Kansas Bankers Surety Company
- Company type: Subsidiary
- Industry: Insurance
- Founded: 1909; 117 years ago, in Kansas, United States
- Headquarters: Topeka, Kansas, United States
- Area served: Midwestern United States
- Products: Insurance; Surety bonds;
- Parent: Berkshire Hathaway
- Website: kbsforbanks.com

= Kansas Bankers Surety Company =

U.S. insurance company

Kansas Bankers Surety Company (KBS) is an insurance company based in the United States. It is a wholly owned subsidiary of Berkshire Hathaway, the investment vehicle of Warren Buffett. It specializes in the writing of surety bonds for the officers of small, state chartered banks in the Midwestern United States.

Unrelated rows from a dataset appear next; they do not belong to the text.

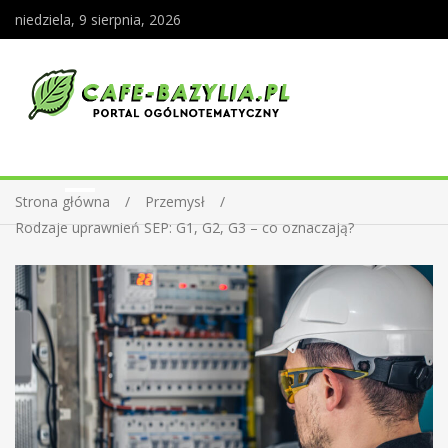
niedziela, 9 sierpnia, 2026
Strona główna
Przemysł
Rodzaje uprawnień SEP: G1, G2, G3 – co oznaczają?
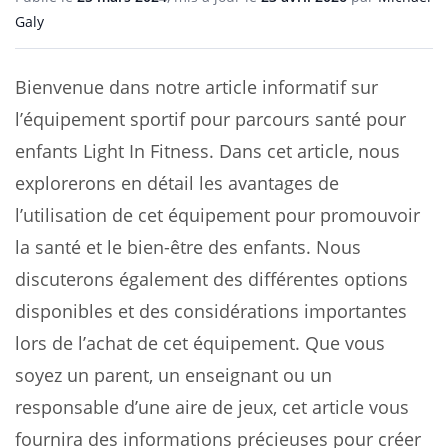
Galy
Bienvenue dans notre article informatif sur
l’équipement sportif pour parcours santé pour
enfants Light In Fitness. Dans cet article, nous
explorerons en détail les avantages de
l’utilisation de cet équipement pour promouvoir
la santé et le bien-être des enfants. Nous
discuterons également des différentes options
disponibles et des considérations importantes
lors de l’achat de cet équipement. Que vous
soyez un parent, un enseignant ou un
responsable d’une aire de jeux, cet article vous
fournira des informations précieuses pour créer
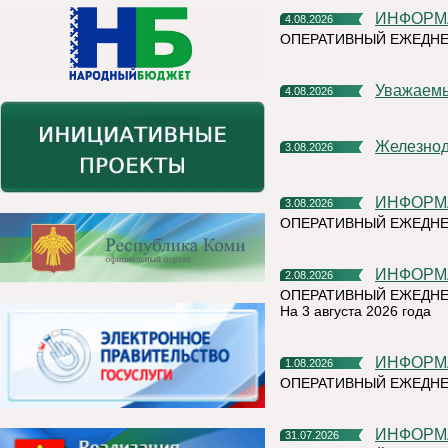
ИНФОР
4.08.2026
ОПЕРАТИВНЫЙ ЕЖЕДНЕ
Уважаем
4.08.2026
Железно
3.08.2026
ИНФОР
3.08.2026
ОПЕРАТИВНЫЙ ЕЖЕДН
ИНФОР
2.08.2026
ОПЕРАТИВНЫЙ ЕЖЕДНЕ
На 3 августа 2026 года
ИНФОР
1.08.2026
ОПЕРАТИВНЫЙ ЕЖЕДНЕ
ИНФОР
31.07.2026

It formerly also wrote deposit insurance at such banks for coverage in excess of the per-depositor limits of the Federal Deposit Insurance Corporation, but this line of business was discontinued in 2008.

Kansas Bankers Surety was acquired by Wesco Financial Corporation in 1996. Berkshire Hathaway had owned 80% of Wesco since the 1970s, and in 2010 it announced its intention to acquire the remainder and become 100% owner of Wesco. Kansas Bankers Surety became part of the Berkshire Hathaway Homestate Companies on December 31, 2013. As part of a 2015 rebranding, the company began referring to itself as simply KBS.

In 2016, KBS announced that it would be exiting the bank insurance market and discontinuing all insurance products.